(Collected data)
____
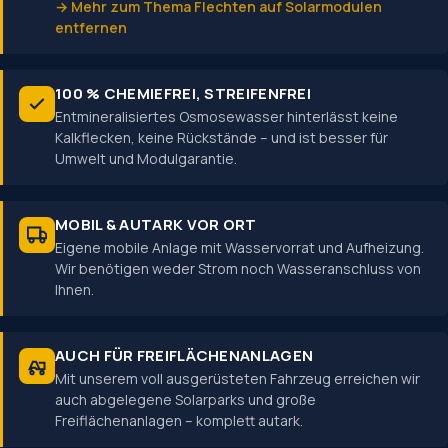
→ Mehr zum Thema Flechten auf Solarmodulen
entfernen
100 % CHEMIEFREI, STREIFENFREI
Entmineralisiertes Osmosewasser hinterlässt keine
Kalkflecken, keine Rückstände – und ist besser für
Umwelt und Modulgarantie.
MOBIL & AUTARK VOR ORT
Eigene mobile Anlage mit Wasservorrat und Aufheizung.
Wir benötigen weder Strom noch Wasseranschluss von
Ihnen.
AUCH FÜR FREIFLÄCHEN­ANLAGEN
Mit unserem voll ausgerüsteten Fahrzeug erreichen wir
auch abgelegene Solarparks und große
Freiflächenanlagen – komplett autark.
____
§ **Problem to work on**: Filter the entries and copy out every line with the word "keine".

§ **Answer to the exercise**:
Entmineralisiertes Osmosewasser hinterlässt keine
Kalkflecken, keine Rückstände – und ist besser für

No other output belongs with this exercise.